Если бы Фертик был Богом, это многое объяснило бы. Прежде всего, распространенность зла и степень его процветания, — ведь Фертик, по большей части, предоставлял мир ему самому, впадая, — вольнонаемная жертва нарколепсии, — в дремоту. Что произошло и сейчас: окошко сознания Фертика медленно затворилось, чело его склонилось к овеянным дымом трюфелям. «Быть может, pour m’sieur un petit cachou?» — Уоттон изобразил для Ионе заглатыванье таблетки.

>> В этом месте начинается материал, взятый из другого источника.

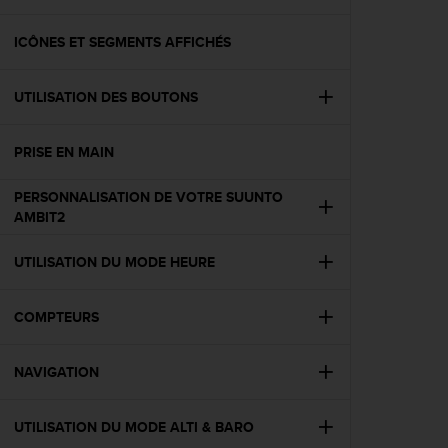
e
s
i
ICÔNES ET SEGMENTS AFFICHÉS
t
e
UTILISATION DES BOUTONS
W
e
b
PRISE EN MAIN
a
u
PERSONNALISATION DE VOTRE SUUNTO
n
AMBIT2
i
v
e
UTILISATION DU MODE HEURE
a
u
COMPTEURS
A
A
d
NAVIGATION
e
c
o
UTILISATION DU MODE ALTI & BARO
n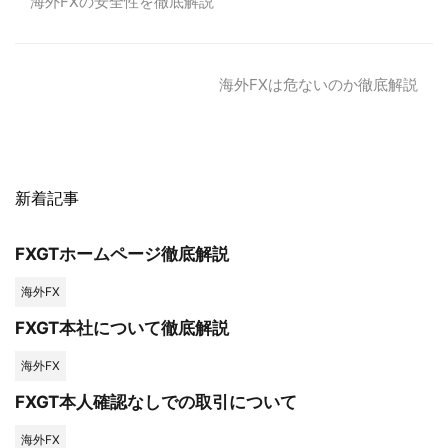
海外FXの安全性を徹底解説
海外FXは危ないのか徹底解説
新着記事
FXGTホームページ徹底解説
海外FX
FXGT本社について徹底解説
海外FX
FXGT本人確認なしでの取引について
海外FX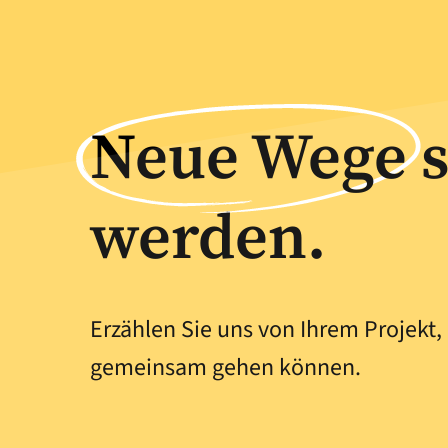
Neue Wege
s
werden.
Erzählen Sie uns von Ihrem Projekt,
gemeinsam gehen können.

— Уже достаю, приятель, — Иона подошел к буфету и извлек из толчеи безделок и финтифлюшек коробочку с таблетками.
— На чем он нынче? — поинтересовался Уоттон, принимая тон захваченного своим хобби человека, который Уоттон приберегал для самых серьезных бесед о наркотиках.
— Как обычно, пять миллиграммов «Декси» в день и колеса, если выходит покутить.
— Не поделитесь? — двадцатифунтовая бумажка, появившаяся в ладони Уоттона, быстро сменилась коробочкой с меньшей, чем следовало бы дозой.
— Давай, Фергюс, старая любовь моя, — Иона с удивительной нежностью покачал головку Фертика, и когда челюсти того разошлись, ловко вложил ему в рот парочку «Декси», — на-ка, смой их шампунем.
— Гаа! У… гаа! Горько.
Фертик мгновенно очнулся.
— Всегда горько, — если их разжевывать.
— А я люблю разжевывать — еще шампанского… да, так лучше… намного.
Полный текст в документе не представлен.